What had happened?
On Friday, 19.07.2024, there were numerous failures of Windows systems worldwide. The reason for this was a Update of the company CrowdStrike. This update installed a file on the Windows computers involved that caused a CrowdStrike device driver to crash. As a result, the affected Windows computers ended up in an endless loop of reboots (Blue Screen of Death, BSoD). As a result, entire airports were paralyzed, among other things. It was therefore a serious event, one could even say a catastrophe.
Of course, there were and still are some accusations and malice. Above all, there was the question of how a device driver could get into the system that could cause such a serious problem. However, it was not the device driver that was updated, but a data file. The driver crashed because this data file contained a scenario to which the driver did not react correctly. So it was not a short-term update of a driver. And I assume that both CrowdStrike and Microsoft have established processes aimed at avoiding such situations. And yet it happened.
The question for me is what we can learn from this. It's impossible for me to make specific recommendations about the CrowdStrike situation. There will always be capable developers working there and testing their stuff properly. Nevertheless, my interim conclusion is that we as developers need to focus massively on testing. If you have too little test coverage in your projects, you need to take care of it!
The BSI...
The Spiegel writesThe President of the Federal Office for Information Security (BSI), Claudia Plattner, has now announced measures to prevent such mishaps from occurring in the future. "There are a few places and levers where we can and must do something," she told the Phoenix channel.
According to Plattner, the main aim is to pay closer attention to the quality of products from manufacturers. "We will take a much closer look," she said. Much has already been done in the recent past to increase safety. "However, today has shown us that there are still some issues in the supply chain where we all need to do more."
Interesting statement. I wonder whether Ms. Plattner understands what she is talking about. Large companies in particular have established processes aimed at detecting software errors at an early stage. Perhaps she is thinking of even more regulations and requirements. In my opinion, one thing above all else will help: we developers need to get our act together and do more to ensure that our software is correct. The CrowdStrike problem is the tip of the iceberg. There are countless software projects that continue to work without or with drastically too few tests. The problem is usually downplayed. Since 2009, when we launched the Clean Code Developer Initiative, we have never tired of pointing out that automated software testing is an absolute necessity. You can compare it to putting on a life jacket when sailing. You just do it! Even in good weather, even as an experienced sailor.

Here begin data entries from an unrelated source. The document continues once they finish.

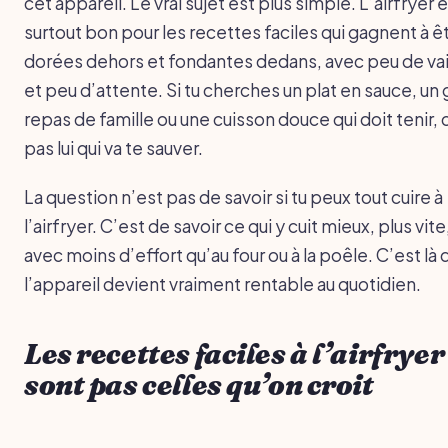
cet appareil. Le vrai sujet est plus simple. L’airfryer 
surtout bon pour les recettes faciles qui gagnent à ê
dorées dehors et fondantes dedans, avec peu de vai
et peu d’attente. Si tu cherches un plat en sauce, un
repas de famille ou une cuisson douce qui doit tenir, 
pas lui qui va te sauver.
La question n’est pas de savoir si tu peux tout cuire à
l’airfryer. C’est de savoir ce qui y cuit mieux, plus vite
avec moins d’effort qu’au four ou à la poêle. C’est là 
l’appareil devient vraiment rentable au quotidien.
Les recettes faciles à l’airfryer
sont pas celles qu’on croit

Period.
What now?
Now I don't want to claim that everything is tip-top with my own software projects. The CrowdStrike case gave me a lot to think about and I took a look at my test coverage. There's still room for improvement! Even when using various tools. We are no longer where we were in 2009 when it comes to testing. Coverage analysis, Mutation TestingProperty Based Testing, Approval Testing... countless possibilities.
Programming languages have also evolved. In C#, it is imperative that developers familiarize themselves with the topic of nullable to deal with. Each project must contain the entry enable are included. The compiler and the IDE then typically bombard us with warnings in a legacy project. The task now is to tackle these one by one and consciously decide what the best solution is in each case to solve the issue. zero at the root. The aim must be to no longer use nullable reference types wherever possible.

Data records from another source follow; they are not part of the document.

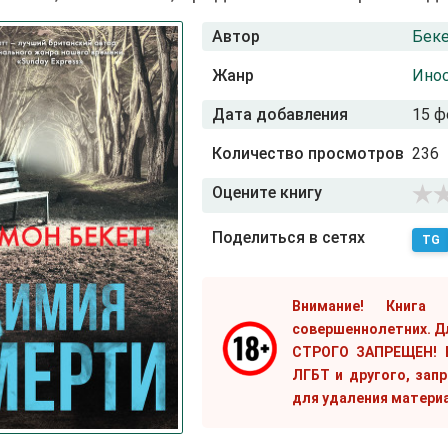
Автор
Беке
Жанр
Ино
Дата добавления
15 ф
Количество просмотров
236
Оцените книгу
Поделиться в сетях
TG
Внимание! Книга
совершеннолетних. Д
СТРОГО ЗАПРЕЩЕН! Е
ЛГБТ и другого, зап
для удаления матери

As developers, we can do a lot. It is important to reflect on our way of working in order to make a conscious decision not to tackle the next feature until the previous ones have achieved reliable test coverage.
Conclusion
The CrowdStrike disaster must be investigated in detail. It would be helpful for the entire IT industry to receive an exact description of the processes. That way, we can learn from the processes and their shortcomings and do better in future. In the maritime sector, every accident is investigated by the Federal Bureau of Maritime Casualty Investigation and the reports are openly accessible (see https://www.bsu-bund.de/DE/Publikationen/Unfallberichte/Unfallberichte_node.html). As a sailor, I check it from time to time to be reminded of the measures needed to avoid accidents. In the field of software development, we absolutely need a mentality of development and learning. Put on your life jackets!
2 thoughts on “CrowdStrike – Was können wir daraus lernen?”

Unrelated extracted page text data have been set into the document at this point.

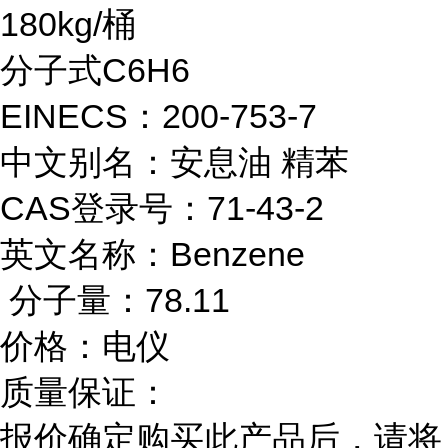
180kg/桶
分子式C6H6
EINECS：200-753-7
中文别名：安息油 精苯
CAS登录号：71-43-2
英文名称：Benzene
分子量：78.11
价格：电仪
质量保证：
报价确定购买此产品后，请将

Very good contribution, but I am currently confronted with an IoT project where we have to communicate with CAN bus controllers. Interacting with Azure components e.g. blob storage, iot hub, event grid, ... For a proper test coverage the question arises where to start. Automatic tests including the controllers require corresponding environments in different versions. Or simulated controller interfaces. Not to mention the Azure infrastructure including routes etc. Not to mention.
The example is intended to show that it is not so easy to increase the test coverage without considerable effort. Even if I am a friend of 100% coverage.
Nobody said it was easy 😉 In the end, it's about achieving the value of correctness on the one hand. At the same time, however, production efficiency must also be achieved as a value. This initially speaks in favor of test automation. And in the end, there may be a small residual quantity that has to be tested "on foot". I am simply striving to constantly reduce the amount of non-automated tests. Docker + TestContainers can do a lot.